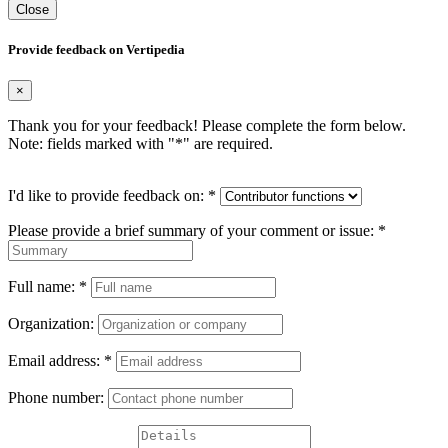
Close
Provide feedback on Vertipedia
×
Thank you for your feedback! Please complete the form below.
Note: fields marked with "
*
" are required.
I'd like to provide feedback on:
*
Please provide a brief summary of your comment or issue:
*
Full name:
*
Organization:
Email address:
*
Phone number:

·····

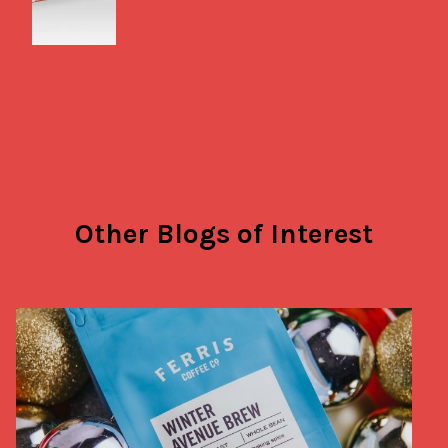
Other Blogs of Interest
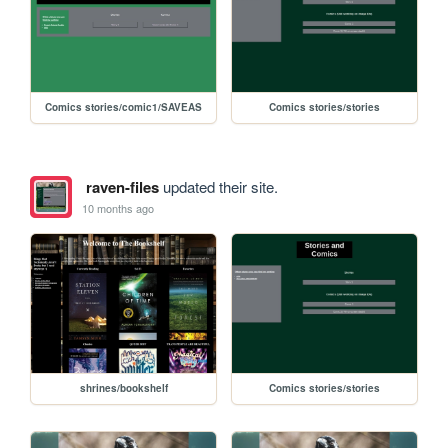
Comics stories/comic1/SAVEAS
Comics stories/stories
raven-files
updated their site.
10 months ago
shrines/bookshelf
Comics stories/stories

·····

— TASK —
Only the number is wanted. Count the lines above that include the word "Please".

— SOLUTION FOR THIS TASK —
2